Montserrat Figueras, Lior Elmaleh, Hespèrion XXI et Jordi Savall, 2011. Bellaterra, Espagne, ALIA VOX, 454 p. + 2 CDs
Ce livre multimédia conçu par Jordi Savall et Montserrat Figueras sur la mer Méditerranée comme un carrefour de cultures et de leur musique se veut comme des dialogues multi-facettes entre orientaux et occidentaux, à travers l'histoire, avec leurs traditions et perspectives actuelles. Il est présenté par l'Institut Européen de la Méditerranée (IEM). Il a été rendu possible par une vaste collaboration et soutenu financièrement par l'IEM, la Fundació Centre Internacional de Música Antiga avec la Generalitat de Catalunya, l'Institut Ramon Llull et le Programme Culture et Éducation de la Commission européenne.

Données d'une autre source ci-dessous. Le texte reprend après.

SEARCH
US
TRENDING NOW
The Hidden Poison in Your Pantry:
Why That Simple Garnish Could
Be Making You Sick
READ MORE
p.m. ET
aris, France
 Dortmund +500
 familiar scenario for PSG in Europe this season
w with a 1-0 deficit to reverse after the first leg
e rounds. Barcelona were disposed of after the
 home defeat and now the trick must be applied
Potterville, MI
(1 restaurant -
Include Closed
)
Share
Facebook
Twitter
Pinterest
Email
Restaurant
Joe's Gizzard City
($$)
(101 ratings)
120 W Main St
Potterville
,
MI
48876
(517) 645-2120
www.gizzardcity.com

"Notre Mer. Cette expression si connue pour nous qui vivons sur les rives de la Méditerranée est la traduction de l'expression latine mare nostrum, que les Romains de l'Antiquité forgèrent au Iie siècle avant Jésus-Christ, lorsqu'ils prirent les îles de Corse, Sardaigne et Sicile des mains des Carthaginois durant les guerres puniques et qu'ils l'appliquèrent d'abord aux eaux de la Méditerranée occidentale. A partir de cette date, les imparables conquêtes de Rome, d'Hispania jusqu'en Egypte, firent en sorte que, vers les années 30 av. J.C, l'expression mare nostrum puisse s'appliquer à la totalité de la Méditerranée, laissant le terme oceanus pour la vaste et dangereuse mer qui s'étendait au-delà du Cap de Gibraltar. Le célèbre historien Salluste (86-35 av. J.-C), l'appelait mare internum parce que depuis la sortie occidentale des Colonnes d'Hercule jusqu'aux terres levantines de Phénicie et de Syrie, elle était entourée de terres. Les Grecs, avant les Romains, avaient appelé mesogeios, c'est-à-dire «entouré de terres», la mer qu'ils parcouraient d'île en île. C'est cette traduction qui finalement allait s'imposer en latin: la mare mediterrae est notre Méditerranée (d'après ce que commente Isidore de Séville au VIIe siècle)." Manuel Forcano, Ecrivain (traduction Irène Bloc), p. 18.
Les textes d'accompagnement sont une réflexion sur le dialogue des âmes à travers la Méditerranée, ses millénaires d'échange, de la guerre, de la coopération, des malentendus et de l'influence mutuelle. Ils sont d'Amin Maalouf, écrivain, Jordi Savall, musicien de viole, chef d'orchestre et compositeur, Manuel Forcano, écrivain, Fernand Braudel, historien, Pedrag Matvejevic, essayiste et écrivain, Amnon Shiloah, musicologue, Tahar Ben Jelloun, écrivain et poète, Rossend Domènech, journaliste, et Sergi Grau Torras, historien. Les textes sont présentés en arabe, espagnol, catalan, allemand, anglais, français, grec, italien, turc et l'hébreu
Les deux CD sont intitulées «Mare Nostrum - Orient - Occident: Dialogues. Dialogues de la musique chrétienne, musulmane et juive autour de la Méditerranée ». Ils enchantent l'auditeur avec 8 morceaux arabo-turques, six pièces en hébreu, sept pièces chrétiennes et d'autres sept pièces d'origine mixte. Les textes sont d'anciennes sources hispaniques, les mélodies et les instrumentaux d'influence sépharade et orientale. La musique, encore plus que que les textes, est évocatrice de l'échange profond qui dure depuis des millénaires à travers la Méditerranée. Le livre multimédia est un rappel opportun de la profondeur de l'influence mutuelle qui peut être tracée dans l'histoire, les noms, les communautés de migrants et beaucoup de pratiques d'aujourd'hui, même si les gens sur la côte nord, sud, est et ouest n'y sont pas toujours conscients et ne sont pas engagés dans un dialogue actif à l'heure actuelle. Laissez la culture partagée devenir un lien afin de se reconnecter pacifiquement à l'autre.
Les enrégistrements de la musique sur des instruments traditionnels ont été réalisés par Manuel Mohino les 2 et 3 décembre 2009 à la Chapelle de la Miséricorde, à Marseille, le 20 août 2010 à l'église de Franc-Warêt, en Belgique, les 7 et 8 septembre 2010 au monastère de Saint-Pierre de Rhodes, les 1 novembre 2010, 19 janvier 2011 et 15 et 18 mai 2011 à la Collégiale de Cardona, Catalogne, et enfin le 14 juillet 2011 à l'Abbaye de Fontfroide, en France.